### WHAT YOU NEED TO DO
Restate every entry verbatim; drop the pictures.

╭─ DATA EXTRACT

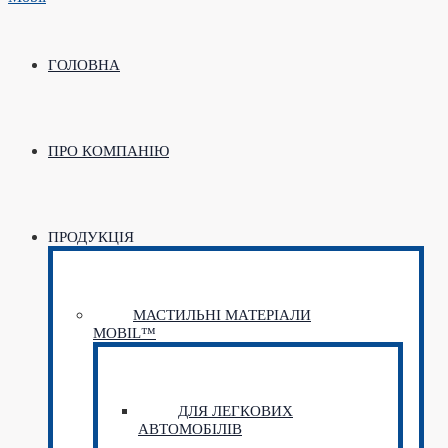
ГОЛОВНА
ПРО КОМПАНІЮ
ПРОДУКЦІЯ
МАСТИЛЬНІ МАТЕРІАЛИ
MOBIL™
ДЛЯ ЛЕГКОВИХ
АВТОМОБІЛІВ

╰─

### ANSWER SPACE
ГОЛОВНА
ПРО КОМПАНІЮ
ПРОДУКЦІЯ
МАСТИЛЬНІ МАТЕРІАЛИ
MOBIL™
ДЛЯ ЛЕГКОВИХ
АВТОМОБІЛІВ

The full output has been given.